--- Input records ---
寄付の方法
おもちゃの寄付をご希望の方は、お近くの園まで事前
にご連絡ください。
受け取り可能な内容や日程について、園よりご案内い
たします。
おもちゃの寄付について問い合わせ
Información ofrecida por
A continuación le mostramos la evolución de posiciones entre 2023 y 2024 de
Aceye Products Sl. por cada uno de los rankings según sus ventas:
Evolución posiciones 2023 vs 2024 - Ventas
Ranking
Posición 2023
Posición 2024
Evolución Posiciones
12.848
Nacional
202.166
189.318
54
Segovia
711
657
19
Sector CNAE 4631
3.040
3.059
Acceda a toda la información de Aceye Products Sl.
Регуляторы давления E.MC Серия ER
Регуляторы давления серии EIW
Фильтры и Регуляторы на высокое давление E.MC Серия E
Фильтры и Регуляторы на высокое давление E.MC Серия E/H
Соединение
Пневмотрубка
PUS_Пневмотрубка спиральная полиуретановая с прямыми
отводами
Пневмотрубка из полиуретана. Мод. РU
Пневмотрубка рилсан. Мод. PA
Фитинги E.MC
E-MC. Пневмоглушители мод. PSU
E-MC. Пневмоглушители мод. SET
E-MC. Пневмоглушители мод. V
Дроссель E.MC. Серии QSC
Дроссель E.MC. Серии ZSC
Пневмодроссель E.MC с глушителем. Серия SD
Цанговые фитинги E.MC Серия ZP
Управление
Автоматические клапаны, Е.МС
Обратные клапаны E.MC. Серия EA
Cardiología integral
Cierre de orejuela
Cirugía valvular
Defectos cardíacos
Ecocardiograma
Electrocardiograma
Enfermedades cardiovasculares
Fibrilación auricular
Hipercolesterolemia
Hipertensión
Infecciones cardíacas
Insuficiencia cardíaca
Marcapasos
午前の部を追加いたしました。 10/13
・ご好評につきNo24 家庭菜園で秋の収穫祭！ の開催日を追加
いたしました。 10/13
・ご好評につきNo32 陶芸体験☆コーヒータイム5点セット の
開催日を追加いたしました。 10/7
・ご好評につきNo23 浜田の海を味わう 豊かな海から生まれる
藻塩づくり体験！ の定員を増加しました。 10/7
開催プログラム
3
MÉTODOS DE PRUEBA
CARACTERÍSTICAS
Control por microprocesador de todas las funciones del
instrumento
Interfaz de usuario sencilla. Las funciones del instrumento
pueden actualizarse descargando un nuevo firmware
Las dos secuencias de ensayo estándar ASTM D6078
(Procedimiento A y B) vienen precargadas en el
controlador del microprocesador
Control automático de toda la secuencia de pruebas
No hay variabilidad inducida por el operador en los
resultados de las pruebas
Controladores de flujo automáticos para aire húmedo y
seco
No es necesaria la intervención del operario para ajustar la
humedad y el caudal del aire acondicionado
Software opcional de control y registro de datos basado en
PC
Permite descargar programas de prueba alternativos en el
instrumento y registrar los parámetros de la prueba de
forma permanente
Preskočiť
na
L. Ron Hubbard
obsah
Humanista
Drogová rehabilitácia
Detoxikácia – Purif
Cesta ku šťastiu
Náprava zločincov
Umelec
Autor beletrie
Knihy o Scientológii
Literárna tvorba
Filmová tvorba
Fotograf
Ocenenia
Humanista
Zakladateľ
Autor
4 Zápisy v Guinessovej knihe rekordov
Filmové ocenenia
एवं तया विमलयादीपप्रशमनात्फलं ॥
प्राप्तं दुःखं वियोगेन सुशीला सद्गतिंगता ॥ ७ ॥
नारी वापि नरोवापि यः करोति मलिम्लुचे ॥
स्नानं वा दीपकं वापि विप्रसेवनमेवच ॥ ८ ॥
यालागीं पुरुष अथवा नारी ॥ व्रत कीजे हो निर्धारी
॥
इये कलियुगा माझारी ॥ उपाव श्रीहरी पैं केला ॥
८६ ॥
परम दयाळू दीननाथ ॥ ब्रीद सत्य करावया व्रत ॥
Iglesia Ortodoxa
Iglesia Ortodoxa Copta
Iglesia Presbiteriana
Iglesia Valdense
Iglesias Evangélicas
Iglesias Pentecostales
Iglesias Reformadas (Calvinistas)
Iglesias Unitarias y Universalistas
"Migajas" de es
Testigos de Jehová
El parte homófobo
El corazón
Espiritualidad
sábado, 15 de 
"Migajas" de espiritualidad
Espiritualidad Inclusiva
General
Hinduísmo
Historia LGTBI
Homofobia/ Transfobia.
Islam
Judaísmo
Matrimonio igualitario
---
# Exercise directions
Restate the data word for word.

# Output of the task
寄付の方法
おもちゃの寄付をご希望の方は、お近くの園まで事前
にご連絡ください。
受け取り可能な内容や日程について、園よりご案内い
たします。
おもちゃの寄付について問い合わせ
Información ofrecida por
A continuación le mostramos la evolución de posiciones entre 2023 y 2024 de
Aceye Products Sl. por cada uno de los rankings según sus ventas:
Evolución posiciones 2023 vs 2024 - Ventas
Ranking
Posición 2023
Posición 2024
Evolución Posiciones
12.848
Nacional
202.166
189.318
54
Segovia
711
657
19
Sector CNAE 4631
3.040
3.059
Acceda a toda la información de Aceye Products Sl.
Регуляторы давления E.MC Серия ER
Регуляторы давления серии EIW
Фильтры и Регуляторы на высокое давление E.MC Серия E
Фильтры и Регуляторы на высокое давление E.MC Серия E/H
Соединение
Пневмотрубка
PUS_Пневмотрубка спиральная полиуретановая с прямыми
отводами
Пневмотрубка из полиуретана. Мод. РU
Пневмотрубка рилсан. Мод. PA
Фитинги E.MC
E-MC. Пневмоглушители мод. PSU
E-MC. Пневмоглушители мод. SET
E-MC. Пневмоглушители мод. V
Дроссель E.MC. Серии QSC
Дроссель E.MC. Серии ZSC
Пневмодроссель E.MC с глушителем. Серия SD
Цанговые фитинги E.MC Серия ZP
Управление
Автоматические клапаны, Е.МС
Обратные клапаны E.MC. Серия EA
Cardiología integral
Cierre de orejuela
Cirugía valvular
Defectos cardíacos
Ecocardiograma
Electrocardiograma
Enfermedades cardiovasculares
Fibrilación auricular
Hipercolesterolemia
Hipertensión
Infecciones cardíacas
Insuficiencia cardíaca
Marcapasos
午前の部を追加いたしました。 10/13
・ご好評につきNo24 家庭菜園で秋の収穫祭！ の開催日を追加
いたしました。 10/13
・ご好評につきNo32 陶芸体験☆コーヒータイム5点セット の
開催日を追加いたしました。 10/7
・ご好評につきNo23 浜田の海を味わう 豊かな海から生まれる
藻塩づくり体験！ の定員を増加しました。 10/7
開催プログラム
3
MÉTODOS DE PRUEBA
CARACTERÍSTICAS
Control por microprocesador de todas las funciones del
instrumento
Interfaz de usuario sencilla. Las funciones del instrumento
pueden actualizarse descargando un nuevo firmware
Las dos secuencias de ensayo estándar ASTM D6078
(Procedimiento A y B) vienen precargadas en el
controlador del microprocesador
Control automático de toda la secuencia de pruebas
No hay variabilidad inducida por el operador en los
resultados de las pruebas
Controladores de flujo automáticos para aire húmedo y
seco
No es necesaria la intervención del operario para ajustar la
humedad y el caudal del aire acondicionado
Software opcional de control y registro de datos basado en
PC
Permite descargar programas de prueba alternativos en el
instrumento y registrar los parámetros de la prueba de
forma permanente
Preskočiť
na
L. Ron Hubbard
obsah
Humanista
Drogová rehabilitácia
Detoxikácia – Purif
Cesta ku šťastiu
Náprava zločincov
Umelec
Autor beletrie
Knihy o Scientológii
Literárna tvorba
Filmová tvorba
Fotograf
Ocenenia
Humanista
Zakladateľ
Autor
4 Zápisy v Guinessovej knihe rekordov
Filmové ocenenia
एवं तया विमलयादीपप्रशमनात्फलं ॥
प्राप्तं दुःखं वियोगेन सुशीला सद्गतिंगता ॥ ७ ॥
नारी वापि नरोवापि यः करोति मलिम्लुचे ॥
स्नानं वा दीपकं वापि विप्रसेवनमेवच ॥ ८ ॥
यालागीं पुरुष अथवा नारी ॥ व्रत कीजे हो निर्धारी
॥
इये कलियुगा माझारी ॥ उपाव श्रीहरी पैं केला ॥
८६ ॥
परम दयाळू दीननाथ ॥ ब्रीद सत्य करावया व्रत ॥
Iglesia Ortodoxa
Iglesia Ortodoxa Copta
Iglesia Presbiteriana
Iglesia Valdense
Iglesias Evangélicas
Iglesias Pentecostales
Iglesias Reformadas (Calvinistas)
Iglesias Unitarias y Universalistas
"Migajas" de es
Testigos de Jehová
El parte homófobo
El corazón
Espiritualidad
sábado, 15 de 
"Migajas" de espiritualidad
Espiritualidad Inclusiva
General
Hinduísmo
Historia LGTBI
Homofobia/ Transfobia.
Islam
Judaísmo
Matrimonio igualitario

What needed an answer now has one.